*Your task*: A single number is the answer: the count of lines in the records that hold the word "декоративний".

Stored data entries
+ + + +

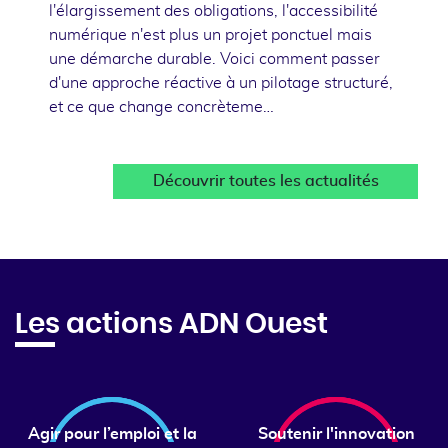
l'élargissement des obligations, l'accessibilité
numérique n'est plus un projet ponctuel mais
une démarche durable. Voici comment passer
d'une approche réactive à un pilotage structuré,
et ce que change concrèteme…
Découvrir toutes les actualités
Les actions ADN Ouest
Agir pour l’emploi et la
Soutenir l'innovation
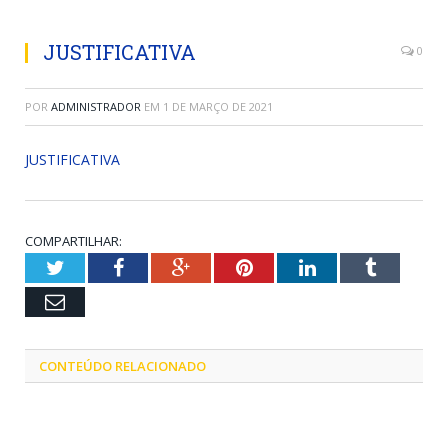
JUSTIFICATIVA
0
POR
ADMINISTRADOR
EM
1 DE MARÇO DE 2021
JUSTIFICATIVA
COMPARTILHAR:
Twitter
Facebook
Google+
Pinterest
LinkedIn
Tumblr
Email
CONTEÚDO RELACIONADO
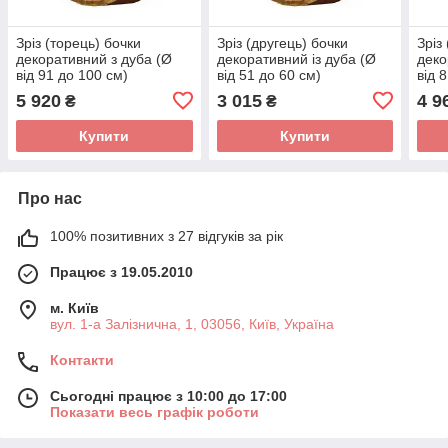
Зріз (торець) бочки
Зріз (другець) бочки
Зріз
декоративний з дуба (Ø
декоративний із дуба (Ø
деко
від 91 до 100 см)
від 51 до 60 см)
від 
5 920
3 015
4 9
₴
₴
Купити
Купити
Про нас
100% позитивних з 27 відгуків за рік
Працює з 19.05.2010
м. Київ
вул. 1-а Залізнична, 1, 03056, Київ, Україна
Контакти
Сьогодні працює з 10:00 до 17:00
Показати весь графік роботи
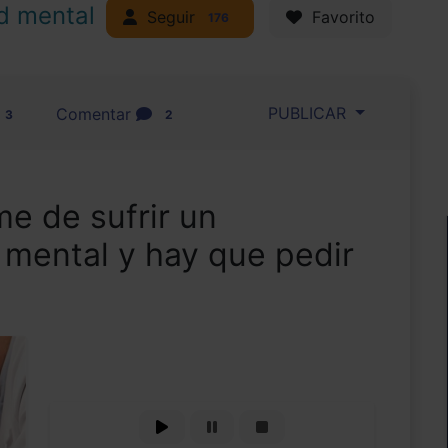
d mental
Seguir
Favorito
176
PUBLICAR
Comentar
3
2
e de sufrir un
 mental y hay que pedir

+ + + +

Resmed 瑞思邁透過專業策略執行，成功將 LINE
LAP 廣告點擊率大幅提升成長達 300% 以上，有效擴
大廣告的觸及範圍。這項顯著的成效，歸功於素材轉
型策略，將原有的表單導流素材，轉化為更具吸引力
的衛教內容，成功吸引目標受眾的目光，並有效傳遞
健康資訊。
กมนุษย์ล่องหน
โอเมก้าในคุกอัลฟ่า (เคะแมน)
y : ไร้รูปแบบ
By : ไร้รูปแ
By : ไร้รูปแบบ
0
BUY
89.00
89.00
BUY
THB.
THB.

+ + + +

*Reply*: 2